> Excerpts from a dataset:
-------

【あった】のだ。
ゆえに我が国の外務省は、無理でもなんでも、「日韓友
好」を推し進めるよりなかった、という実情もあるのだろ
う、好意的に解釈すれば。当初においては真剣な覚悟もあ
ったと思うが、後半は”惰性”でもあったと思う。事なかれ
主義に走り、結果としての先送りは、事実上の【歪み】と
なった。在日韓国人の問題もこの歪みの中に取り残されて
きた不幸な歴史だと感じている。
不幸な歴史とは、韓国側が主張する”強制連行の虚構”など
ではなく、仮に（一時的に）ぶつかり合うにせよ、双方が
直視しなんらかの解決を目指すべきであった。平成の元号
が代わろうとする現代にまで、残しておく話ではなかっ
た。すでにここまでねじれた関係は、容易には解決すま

-------

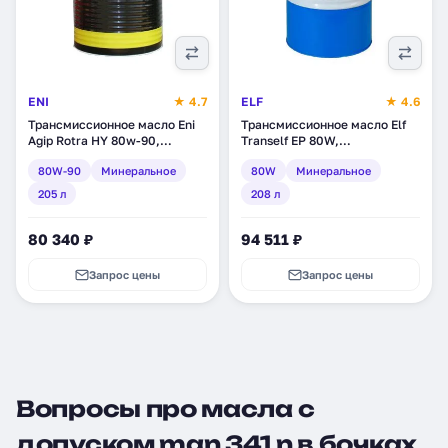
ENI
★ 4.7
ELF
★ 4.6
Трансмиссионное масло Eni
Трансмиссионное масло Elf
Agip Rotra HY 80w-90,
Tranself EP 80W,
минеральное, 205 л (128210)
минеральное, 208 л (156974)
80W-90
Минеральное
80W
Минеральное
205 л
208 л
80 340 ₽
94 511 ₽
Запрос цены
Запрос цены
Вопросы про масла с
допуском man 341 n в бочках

-------

> Task objective:
Using the records above, filter out every line that lacks the string "масло" and copy the rest.

> Worked solution:
Трансмиссионное масло Eni
Трансмиссионное масло Elf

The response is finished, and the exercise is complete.